FAQ - Perguntas Frequentes
1. O que é assédio moral no trabalho?
É a prática repetitiva de humilhações, constrangimentos ou pressões abusivas que ferem a dignidade do trabalhador.
2. Como provar assédio moral no trabalho?
Com mensagens, e-mails, testemunhas, gravações, documentos e laudos médicos que demonstrem o abuso e seus efeitos.
3. Quais atitudes caracterizam assédio moral?
Humilhações públicas, gritos, perseguição, metas abusivas, isolamento e ameaças constantes de demissão.
4. Uma bronca do chefe é assédio moral?
Não, se for respeitosa e profissional; vira assédio quando há humilhação, exposição ou repetição abusiva.

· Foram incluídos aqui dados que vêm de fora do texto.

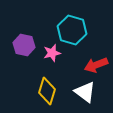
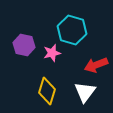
white triangle: rotated 30 degrees clockwise
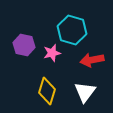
red arrow: moved 4 px left, 5 px up; rotated 10 degrees clockwise
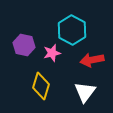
cyan hexagon: rotated 12 degrees clockwise
yellow diamond: moved 6 px left, 5 px up
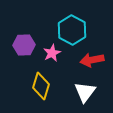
purple hexagon: rotated 15 degrees counterclockwise
pink star: rotated 12 degrees counterclockwise
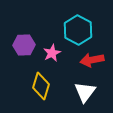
cyan hexagon: moved 6 px right
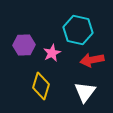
cyan hexagon: rotated 16 degrees counterclockwise
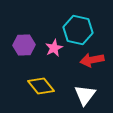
pink star: moved 2 px right, 5 px up
yellow diamond: rotated 56 degrees counterclockwise
white triangle: moved 3 px down
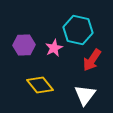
red arrow: rotated 45 degrees counterclockwise
yellow diamond: moved 1 px left, 1 px up
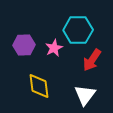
cyan hexagon: rotated 12 degrees counterclockwise
yellow diamond: moved 1 px left, 1 px down; rotated 32 degrees clockwise
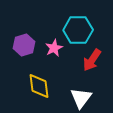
purple hexagon: rotated 15 degrees counterclockwise
white triangle: moved 4 px left, 3 px down
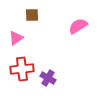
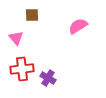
pink triangle: rotated 35 degrees counterclockwise
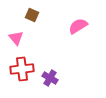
brown square: rotated 24 degrees clockwise
purple cross: moved 2 px right
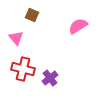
red cross: moved 1 px right; rotated 20 degrees clockwise
purple cross: rotated 21 degrees clockwise
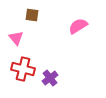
brown square: rotated 16 degrees counterclockwise
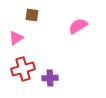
pink triangle: rotated 35 degrees clockwise
red cross: rotated 30 degrees counterclockwise
purple cross: rotated 35 degrees clockwise
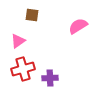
pink triangle: moved 2 px right, 3 px down
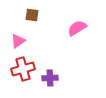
pink semicircle: moved 1 px left, 2 px down
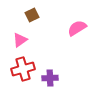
brown square: rotated 32 degrees counterclockwise
pink triangle: moved 2 px right, 1 px up
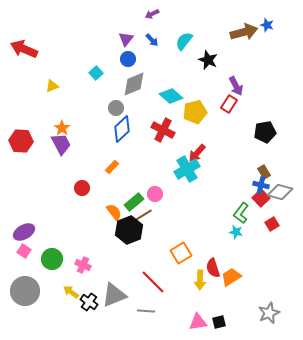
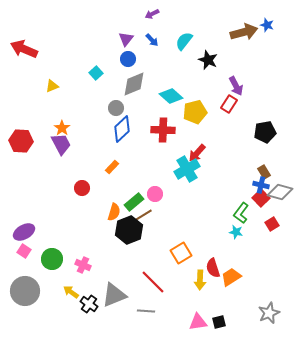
red cross at (163, 130): rotated 25 degrees counterclockwise
orange semicircle at (114, 212): rotated 54 degrees clockwise
black cross at (89, 302): moved 2 px down
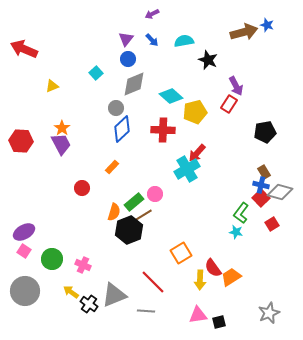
cyan semicircle at (184, 41): rotated 42 degrees clockwise
red semicircle at (213, 268): rotated 18 degrees counterclockwise
pink triangle at (198, 322): moved 7 px up
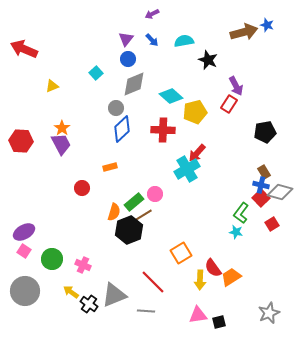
orange rectangle at (112, 167): moved 2 px left; rotated 32 degrees clockwise
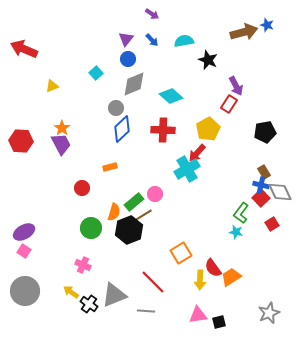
purple arrow at (152, 14): rotated 120 degrees counterclockwise
yellow pentagon at (195, 112): moved 13 px right, 17 px down; rotated 15 degrees counterclockwise
gray diamond at (280, 192): rotated 50 degrees clockwise
green circle at (52, 259): moved 39 px right, 31 px up
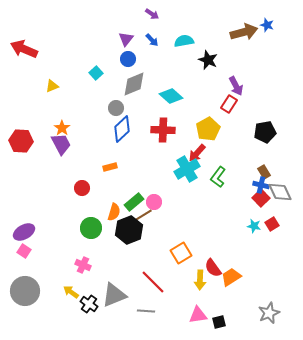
pink circle at (155, 194): moved 1 px left, 8 px down
green L-shape at (241, 213): moved 23 px left, 36 px up
cyan star at (236, 232): moved 18 px right, 6 px up
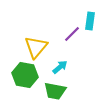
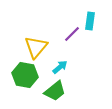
green trapezoid: rotated 50 degrees counterclockwise
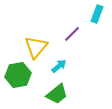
cyan rectangle: moved 7 px right, 7 px up; rotated 12 degrees clockwise
cyan arrow: moved 1 px left, 1 px up
green hexagon: moved 7 px left; rotated 20 degrees counterclockwise
green trapezoid: moved 2 px right, 3 px down
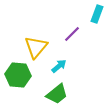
green hexagon: rotated 15 degrees clockwise
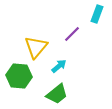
green hexagon: moved 1 px right, 1 px down
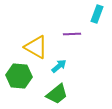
purple line: rotated 42 degrees clockwise
yellow triangle: rotated 40 degrees counterclockwise
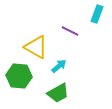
purple line: moved 2 px left, 3 px up; rotated 30 degrees clockwise
green trapezoid: moved 1 px right, 1 px up; rotated 10 degrees clockwise
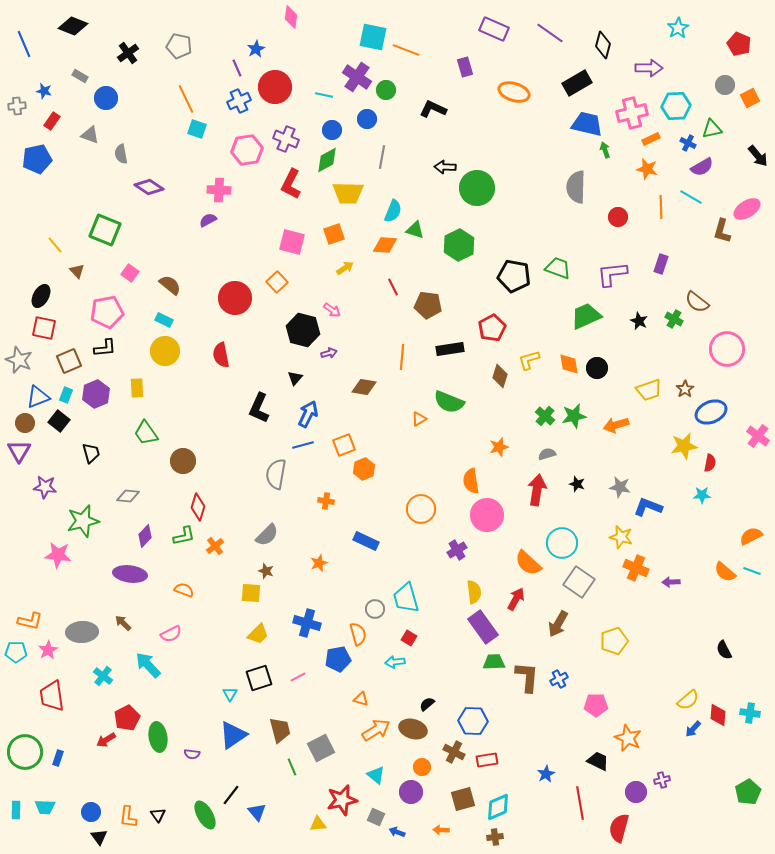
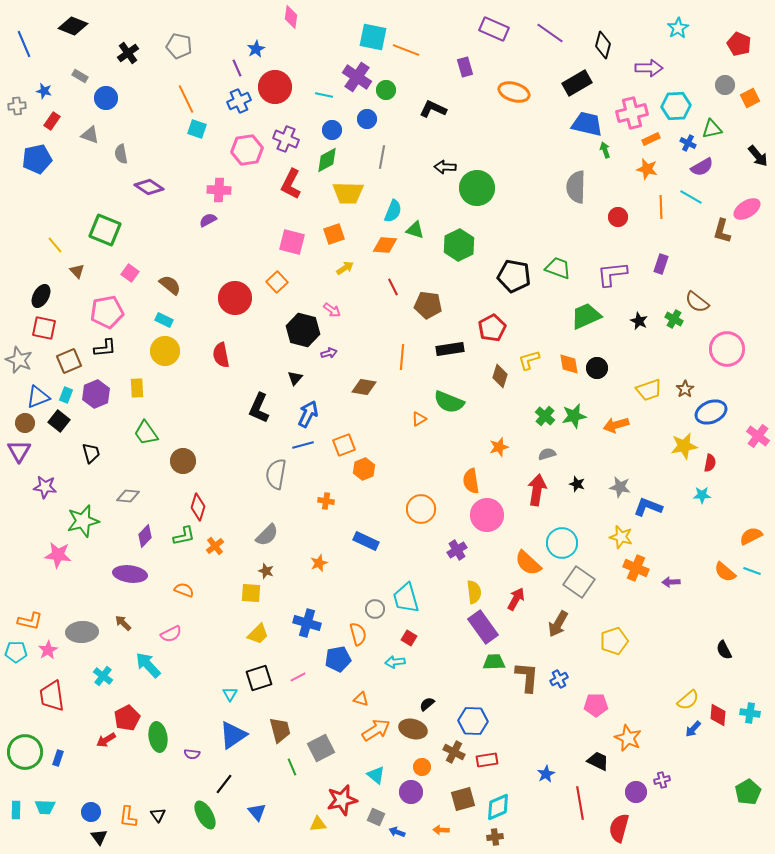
black line at (231, 795): moved 7 px left, 11 px up
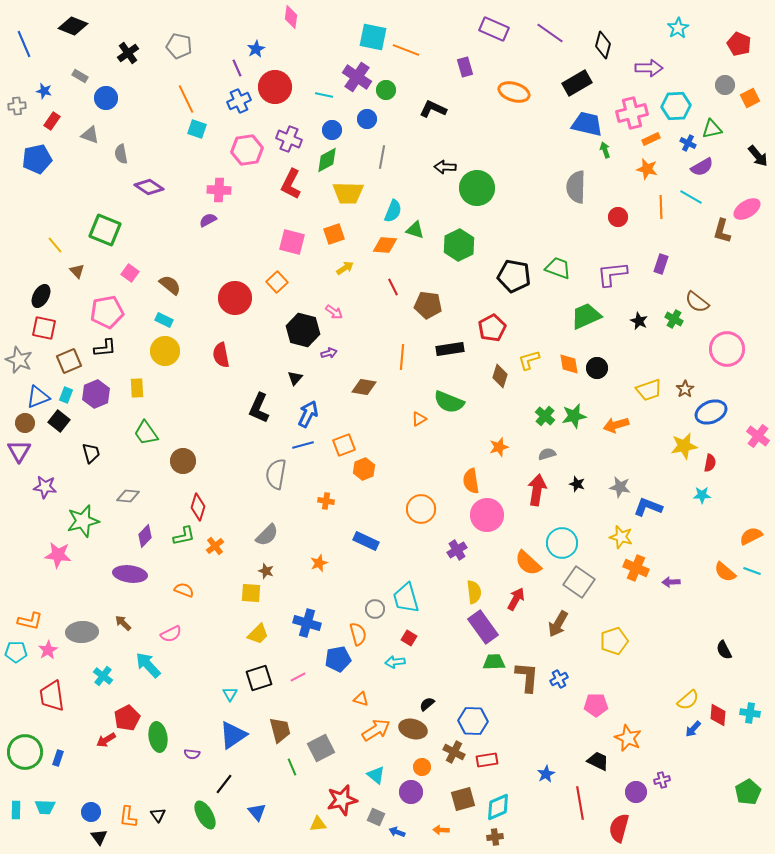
purple cross at (286, 139): moved 3 px right
pink arrow at (332, 310): moved 2 px right, 2 px down
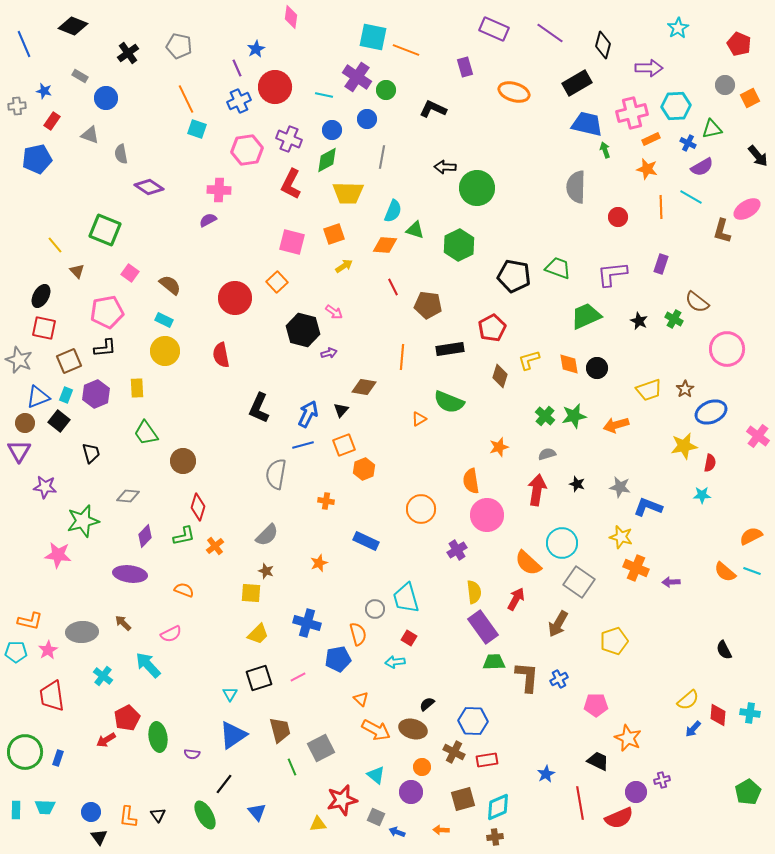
yellow arrow at (345, 268): moved 1 px left, 2 px up
black triangle at (295, 378): moved 46 px right, 32 px down
orange triangle at (361, 699): rotated 28 degrees clockwise
orange arrow at (376, 730): rotated 60 degrees clockwise
red semicircle at (619, 828): moved 10 px up; rotated 128 degrees counterclockwise
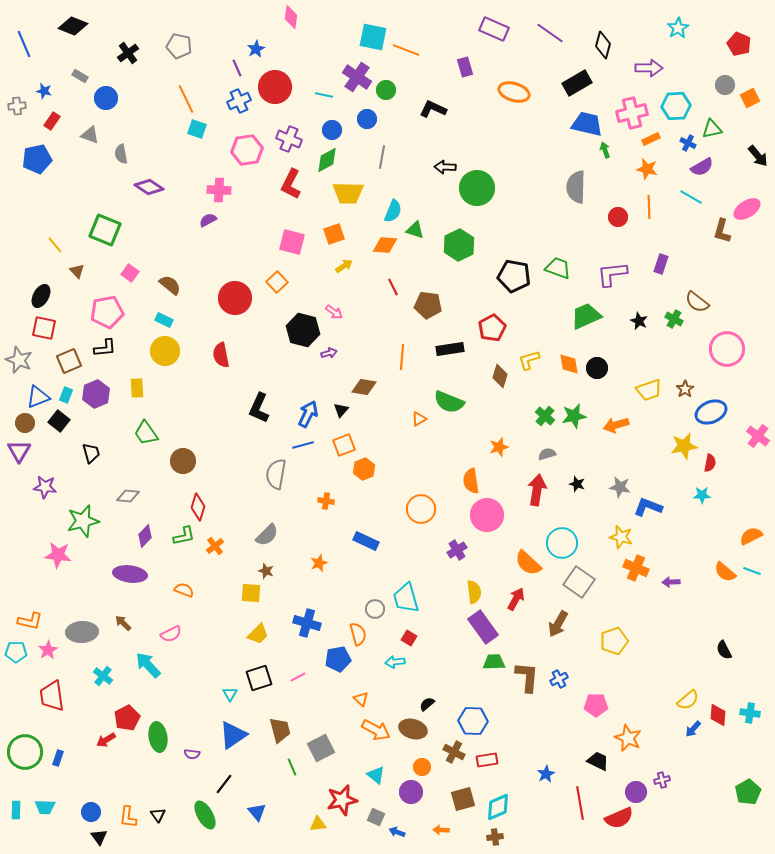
orange line at (661, 207): moved 12 px left
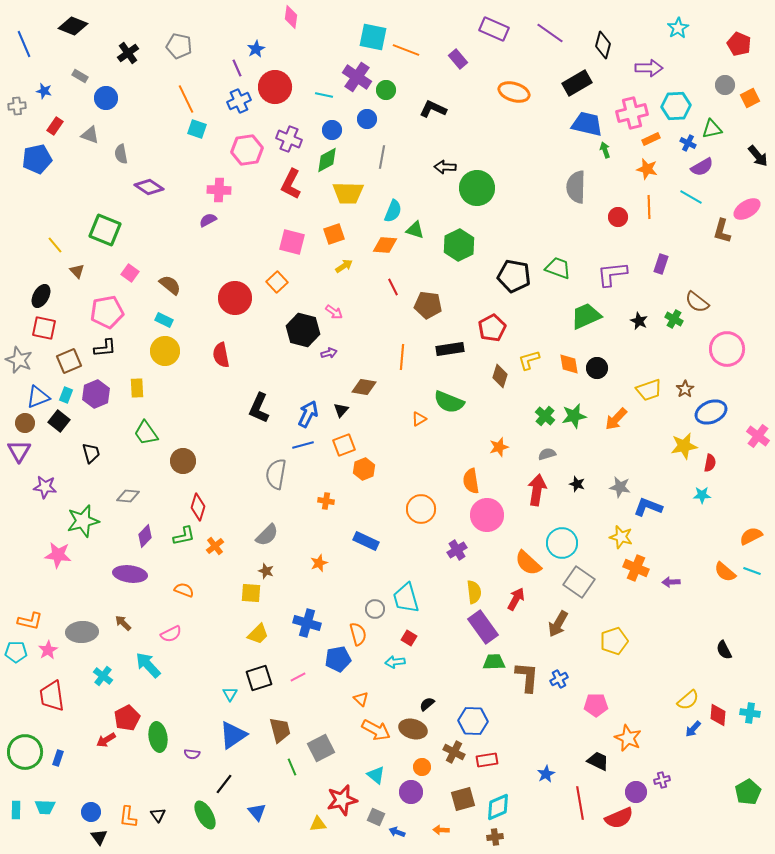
purple rectangle at (465, 67): moved 7 px left, 8 px up; rotated 24 degrees counterclockwise
red rectangle at (52, 121): moved 3 px right, 5 px down
orange arrow at (616, 425): moved 6 px up; rotated 30 degrees counterclockwise
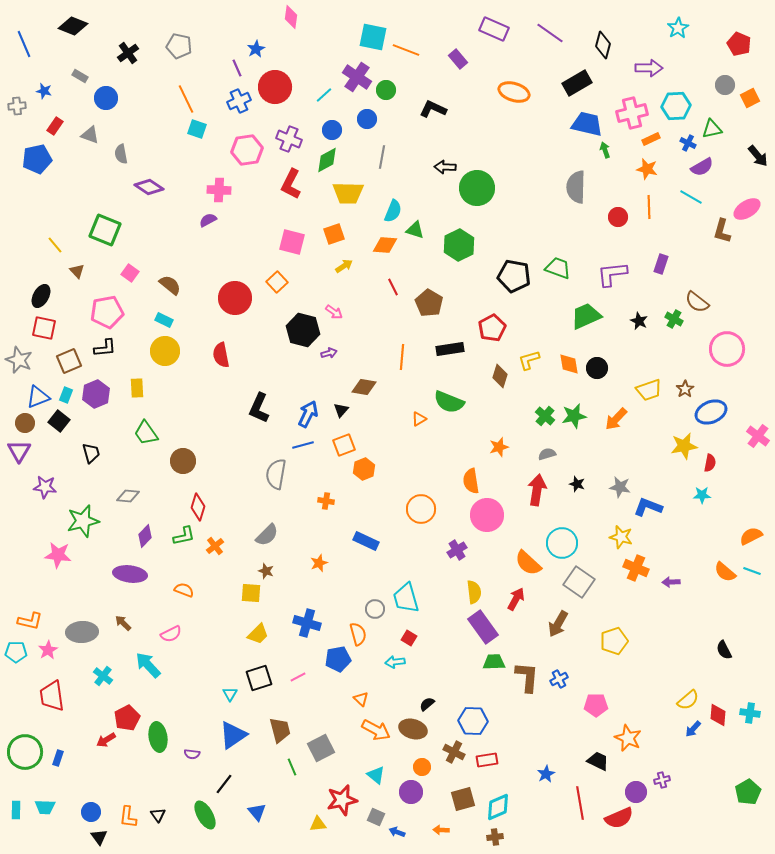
cyan line at (324, 95): rotated 54 degrees counterclockwise
brown pentagon at (428, 305): moved 1 px right, 2 px up; rotated 24 degrees clockwise
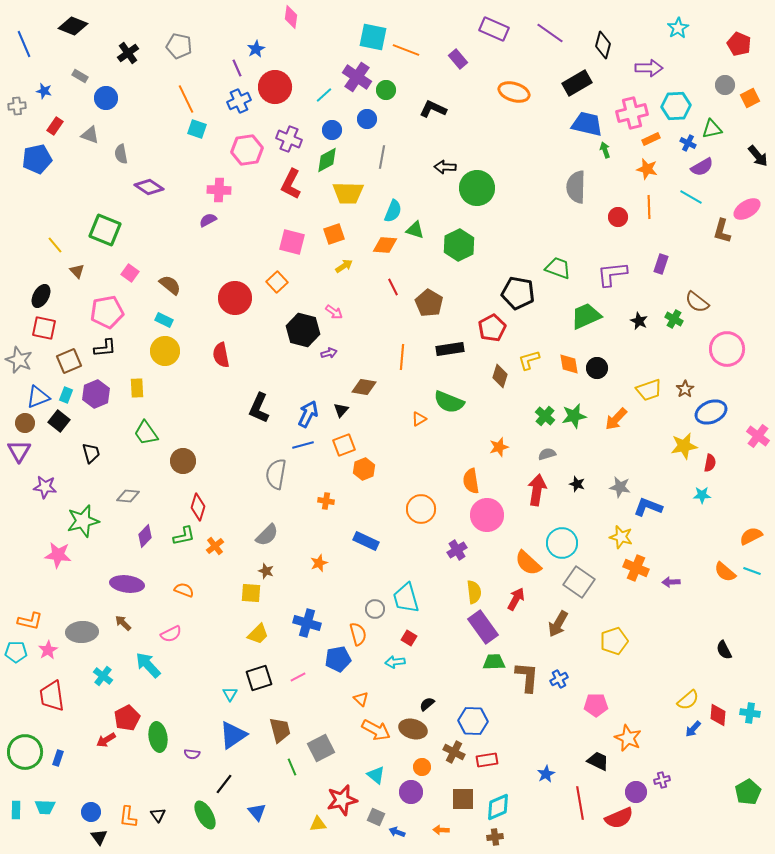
black pentagon at (514, 276): moved 4 px right, 17 px down
purple ellipse at (130, 574): moved 3 px left, 10 px down
brown square at (463, 799): rotated 15 degrees clockwise
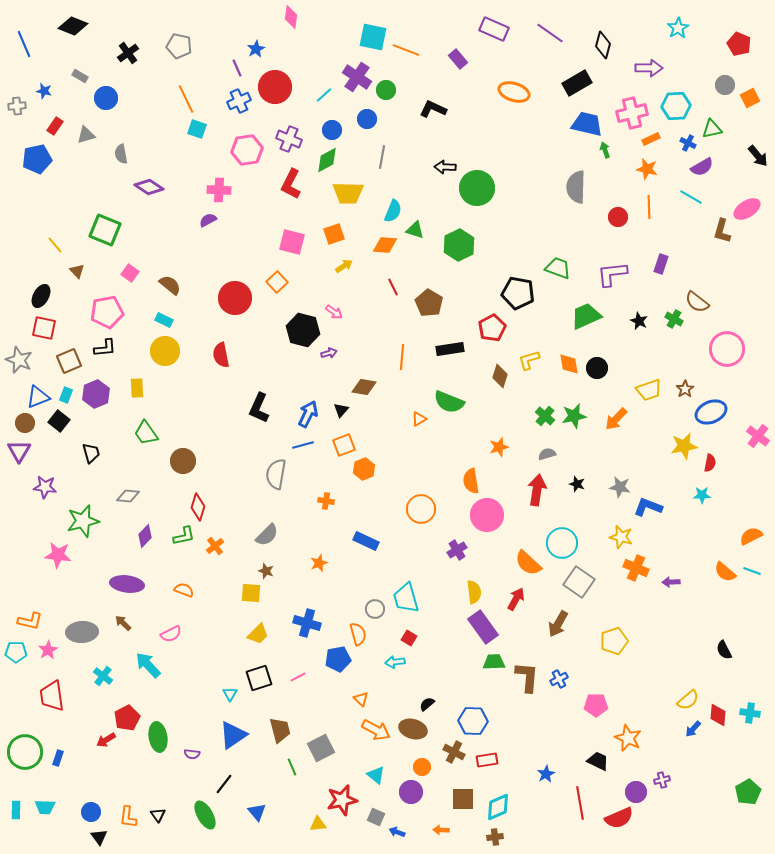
gray triangle at (90, 135): moved 4 px left; rotated 36 degrees counterclockwise
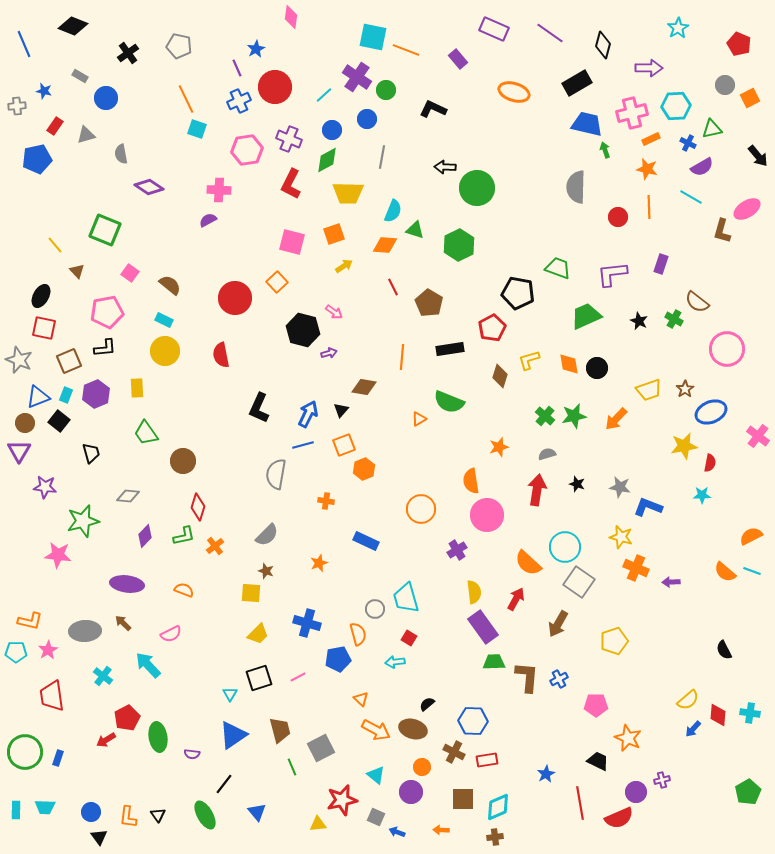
cyan circle at (562, 543): moved 3 px right, 4 px down
gray ellipse at (82, 632): moved 3 px right, 1 px up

5. Posso gravar meu chefe para provar assédio?
Sim, é permitido gravar conversa da qual você participa para usar como prova.
6. Assédio moral dá direito a indenização?
Sim, quando comprovado o abuso e o dano sofrido pelo trabalhador.
7. A empresa é responsável pelo assédio moral?
Sim, se o empregador praticou, permitiu ou não impediu o comportamento abusivo.
8. Assédio moral pode gerar rescisão indireta?
Pode, permitindo ao trabalhador sair com direitos de demissão sem justa causa.
9. Assédio moral causa afastamento pelo INSS?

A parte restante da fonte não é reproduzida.